However, those graphical representations of individual cells that
are displayed within "Cells" panel 204 are larger and more easily
identifiable and selectable than in FIG. 2A.
[0029] In some implementations, GUI 200 may provide additional or
alternative mechanisms for zooming in on or out from the strings of
the "Users" panel 202, the "Cells" panel 204, the "Virtual
Machines" panel 206, and the "Storage" panel 208. For example, in
some implementations. GUI 200 may provide a mechanism that enables
a user to select a range of consecutive graphical representations
of objects from any one particular string of objects (e.g., via a
computer mouse click and drag operation to draw a box around a
selected group of graphical representations of objects within a
string). In such implementations, in response to user selection of
a range of consecutive graphical representations of objects from a
particular string, the computing device that generates GUI 200
updates GUI 200 by zooming in on the selected group of graphical
representations of objects in the string. In some cases, this may
involve maximizing the horizontal scale of the graphical
representations of the selected group such that the selected group
of graphical representations of objects consumes the entire
horizontal, visual extent of the string to which the selected group
belongs. In other cases, this mechanism may be employed to set two
or more different zoom levels for different groups of graphical
representations of objects within the string.

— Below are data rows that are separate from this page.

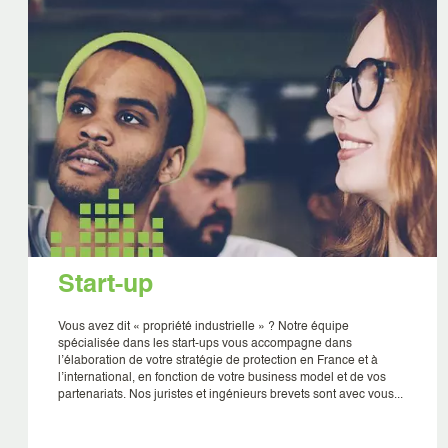
Start-up
Vous avez dit « propriété industrielle » ? Notre équipe
spécialisée dans les start-ups vous accompagne dans
l’élaboration de votre stratégie de protection en France et à
l’international, en fonction de votre business model et de vos
partenariats. Nos juristes et ingénieurs brevets sont avec vous...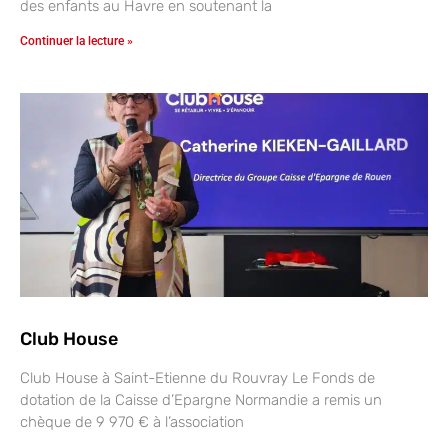
des enfants au Havre en soutenant la
Continuer la lecture »
Club House
Club House à Saint-Etienne du Rouvray Le Fonds de
dotation de la Caisse d’Epargne Normandie a remis un
chèque de 9 970 € à l’association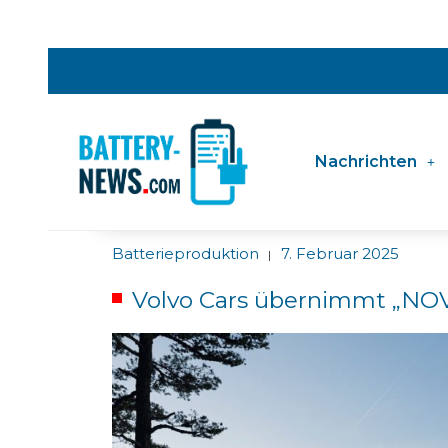
Nachrichten
Batterieproduktion
7. Februar 2025
|
Volvo Cars übernimmt „NOV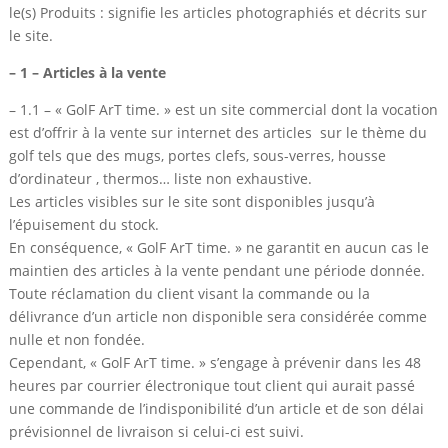
le(s) Produits : signifie les articles photographiés et décrits sur
le site.
– 1 – Articles à la vente
– 1.1 – « GolF ArT time. » est un site commercial dont la vocation
est d’offrir à la vente sur internet des articles sur le thème du
golf tels que des mugs, portes clefs, sous-verres, housse
d’ordinateur , thermos… liste non exhaustive.
Les articles visibles sur le site sont disponibles jusqu’à
l’épuisement du stock.
En conséquence, « GolF ArT time. » ne garantit en aucun cas le
maintien des articles à la vente pendant une période donnée.
Toute réclamation du client visant la commande ou la
délivrance d’un article non disponible sera considérée comme
nulle et non fondée.
Cependant, « GolF ArT time. » s’engage à prévenir dans les 48
heures par courrier électronique tout client qui aurait passé
une commande de l’indisponibilité d’un article et de son délai
prévisionnel de livraison si celui-ci est suivi.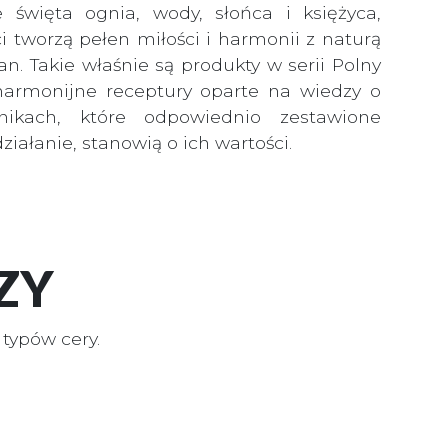
 święta ognia, wody, słońca i księżyca,
i tworzą pełen miłości i harmonii z naturą
ian. Takie właśnie są produkty w serii Polny
harmonijne receptury oparte na wiedzy o
dnikach, które odpowiednio zestawione
iałanie, stanowią o ich wartości.
ZY
typów cery.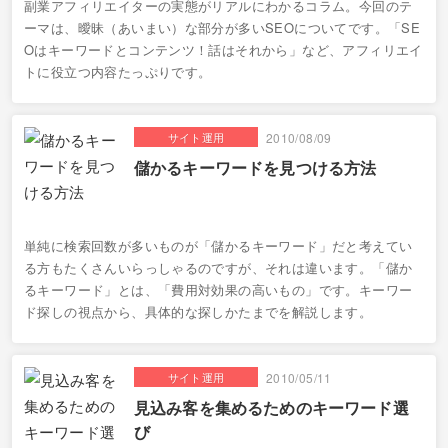
副業アフィリエイターの実態がリアルにわかるコラム。今回のテ
ーマは、曖昧（あいまい）な部分が多いSEOについてです。「SE
Oはキーワードとコンテンツ！話はそれから」など、アフィリエイ
トに役立つ内容たっぷりです。
サイト運用
2010/08/09
儲かるキーワードを見つける方法
単純に検索回数が多いものが「儲かるキーワード」だと考えてい
る方もたくさんいらっしゃるのですが、それは違います。「儲か
るキーワード」とは、「費用対効果の高いもの」です。キーワー
ド探しの視点から、具体的な探しかたまでを解説します。
サイト運用
2010/05/11
見込み客を集めるためのキーワード選
び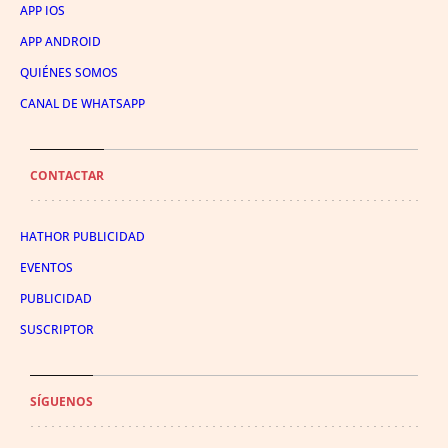
APP IOS
APP ANDROID
QUIÉNES SOMOS
CANAL DE WHATSAPP
CONTACTAR
HATHOR PUBLICIDAD
EVENTOS
PUBLICIDAD
SUSCRIPTOR
SÍGUENOS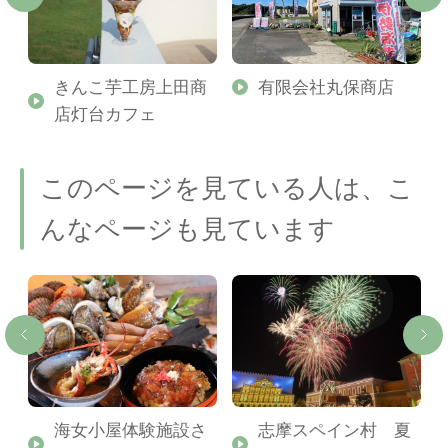
きんこ芋工房上田商
有限会社丸保商店
店灯台カフェ
このページを見ている人は、こ
んなページも見ています
ル
海女小屋体験施設さ
志摩スペイン村 夏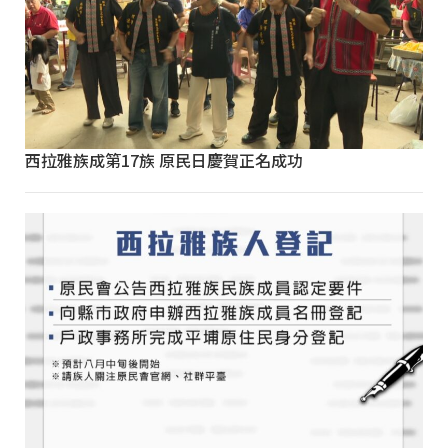
西拉雅族成第17族 原民日慶賀正名成功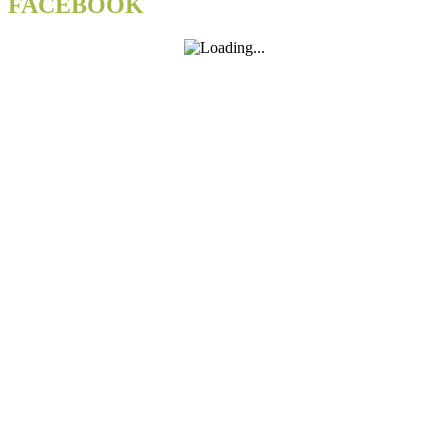
FACEBOOK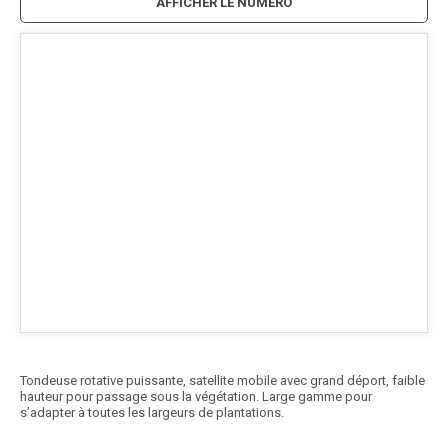
AFFICHER LE NUMÉRO
Tondeuse rotative puissante, satellite mobile avec grand déport, faible
hauteur pour passage sous la végétation. Large gamme pour
s’adapter à toutes les largeurs de plantations.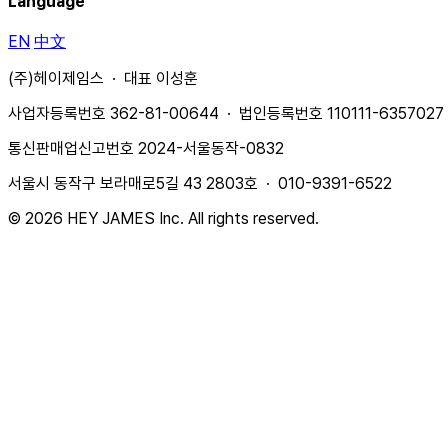
Language
EN
中文
(주)헤이제임스 · 대표 이성훈
사업자등록번호 362-81-00644 · 법인등록번호 110111-6357027
통신판매업신고번호 2024-서울동작-0832
서울시 동작구 보라매로5길 43 2803호 · 010-9391-6522
© 2026 HEY JAMES Inc. All rights reserved.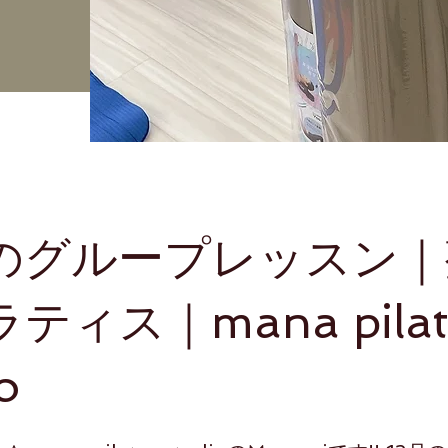
月のグループレッスン
ティス｜mana pilat
o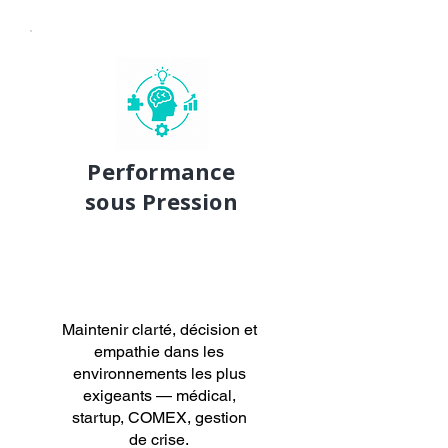
Performance
sous Pression
Maintenir clarté, décision et
empathie dans les
environnements les plus
exigeants — médical,
startup, COMEX, gestion
de crise.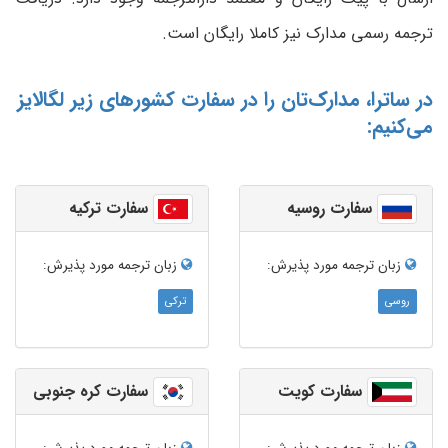
ترجمه رسمی مدارک نیز کاملا رایگان است.
در ساترا، مدارک‌تان را در سفارت کشورهای زیر لگالایز
می‌کنیم:
سفارت روسیه
سفارت ترکیه
زبان ترجمه‌ مورد پذیرش:
زبان ترجمه‌ مورد پذیرش:
روسی
ترکی
سفارت کویت
سفارت کره جنوبی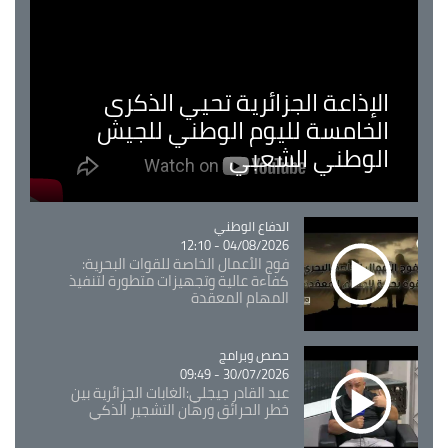
الإذاعة الجزائرية تحيي الذكرى
الخامسة لليوم الوطني للجيش
الوطني الشعبي
Catégorie
الدفاع الوطني
04/08/2026 - 12:10
فوج الأعمال الخاصة للقوات البحرية:
كفاءة عالية وتجهيزات متطورة لتنفيذ
المهام المعقدة
Catégorie
حصص وبرامج
30/07/2026 - 09:49
عبد القادر جيجلي:الغابات الجزائرية بين
خطر الحرائق ورهان التشجير الذكي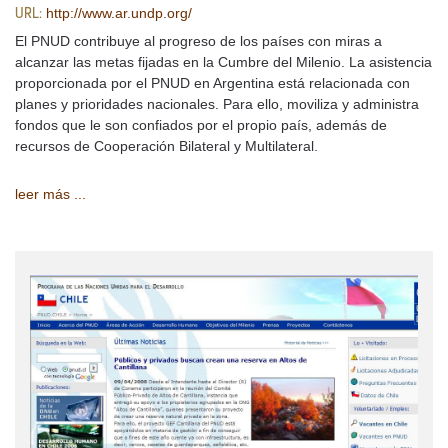
http://www.ar.undp.org/
URL:
El PNUD contribuye al progreso de los países con miras a
alcanzar las metas fijadas en la Cumbre del Milenio. La asistencia
proporcionada por el PNUD en Argentina está relacionada con
planes y prioridades nacionales. Para ello, moviliza y administra
fondos que le son confiados por el propio país, además de
recursos de Cooperación Bilateral y Multilateral.
leer más ...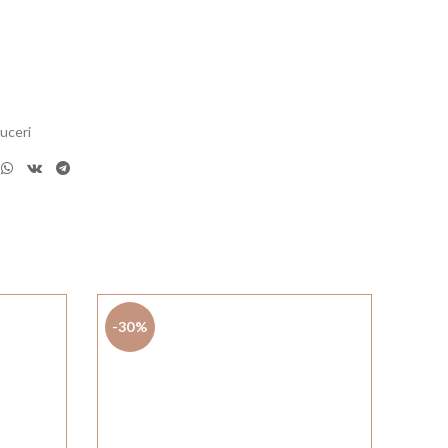
uceri
-30%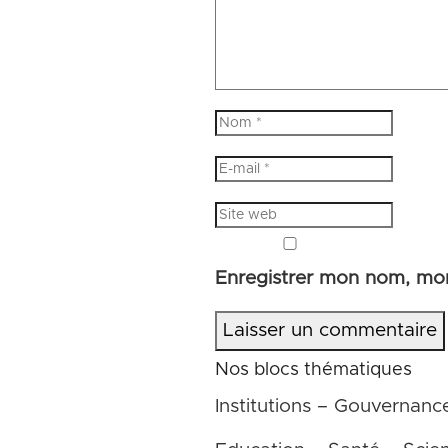
Enregistrer mon nom, mon
Laisser un commentaire
Nos blocs thématiques
Institutions – Gouvernanc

[0030] Referring again to FIG. 2A, each rectangle in "Users" string
210 represents a user of the virtualized infrastructure, each
rectangle in "Cells" string 216 represents a cell deployed on the
virtualized infrastructure, each rectangle in "Virtual Machine"
string 218 represents a virtual machine deployed within a cell
instantiated in the virtualized infrastructure, and each rectangle
in "Storage" string 220 represents a virtualized storage resource
deployed within a cell instantiated in the virtualized
infrastructure. Thus, all of the users of the virtualized
infrastructure, all of the cells deployed on the virtualized
infrastructure, and all of the virtual machines and virtualized
storage resources deployed within cells instantiated in the
virtualized infrastructure may be represented graphically
conveniently in a single GUI even when the number of users, cells,
virtual machines, and virtualized storage resources all number in
the hundreds, thousands, hundreds of thousands, or more.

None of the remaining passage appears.